Jade hitching in New Zealand © Jade Johnston

Hitchhiking. You never know who is going to pull over for you, and what sort of characters you will meet on the road. When you are looking for a free ride, the only box you really need to tick is “not a murderer.”

Hitchhiking creates a very interesting social dynamic. You are sharing a small space, with a complete stranger, of whose personality you have no idea. This is especially compounded when you are hitchhiking on “the road less travelled,” and you are desperate for a ride….any ride.

My boyfriend and I stood by the road in Wanganui, New Zealand. We had managed to reach this town from New Plymouth, via four rides which took several hours. We were on our way to a place called Raetihi. From there, we would be starting a multi day canoe journey down the mighty Whanganui river. But first, we needed to get to Raetihi.

Raetihi can barely even be called a small town. The major tourist attraction in the area is New Zealand’s largest scrap metal yard. And the Whanganui river, of course. The town is located at the junctions of two underused highways – 4 and 49. We wondered if it would even be possible to reach this town by hitchhiking at all. With this in mind, one can not be overly picky when asking for a free ride.

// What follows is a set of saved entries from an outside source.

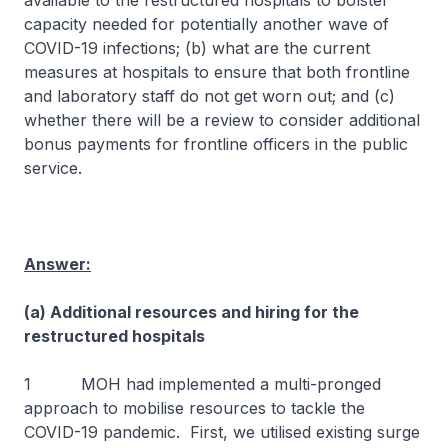
available to the restructured hospitals to bolster
capacity needed for potentially another wave of
COVID-19 infections; (b) what are the current
measures at hospitals to ensure that both frontline
and laboratory staff do not get worn out; and (c)
whether there will be a review to consider additional
bonus payments for frontline officers in the public
service.
Answer:
(a) Additional resources and hiring for the
restructured hospitals
1 MOH had implemented a multi-pronged
approach to mobilise resources to tackle the
COVID-19 pandemic. First, we utilised existing surge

We stood by the beginning of highway 4 for several hours, waiting for a vehicle…any vehicle, to pass. Finally, a van stopped for us. Well, it was more of a swerve and a careen than a stop. Five curious, just over 18′s, scrutinized us and then shouted, “where ya going mate?”

“To Raetihi.”

“Where’s that? Jump in!”

When they said jump in, they meant it. The doors of the van were broken, so the only access way was through the window. With a little bit of flexibility, we made it inside, and were immediately presented with a bourbon and cola each. Cans of this stuff are a popular drink with the New Zealand youth – and they taste about as good as they sound (not very good).

Of course, when one is presented with a gift in another country, another culture, you must accept it. Even if the sickly alcohol, combined with the erratic driving along a mountain road is not combining well in your stomach. Did I mention I get motion sickness easily?

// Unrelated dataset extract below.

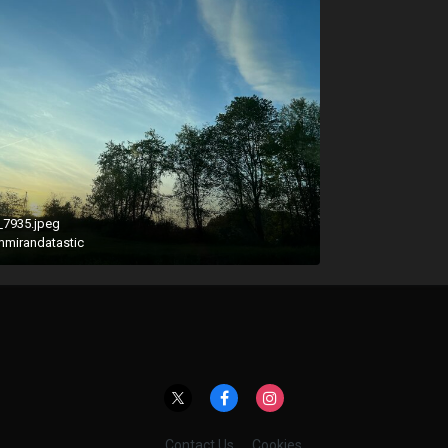
_7935.jpeg
mmirandatastic
Contact Us
Cookies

The kids were on their way to a concert in Auckland, and the festivities had started early for them. Although the driver was not drinking, that could not be said for the rest of them. And when not cracking open a new can of bourbon and cola, they were drawing on each other with green spray paint.

For several hours, we wound along narrow roads, blasting music and laughing at silly jokes. The journey was broken up by frequent bathroom breaks, that of course included climbing out and then back in through the window. Throughout the whole journey, we only saw one other vehicle – a large transport truck. If we had not gotten a ride with these rambunctious youngsters, there is the possibility that we would still be waiting by the side of the road in Wanganui.

Hitchhiking. You never know who is going to pull over for you, and what sort of characters you will meet on the road. But in this case, it turned out to be one of the most memorable experiences that I have had in New Zealand.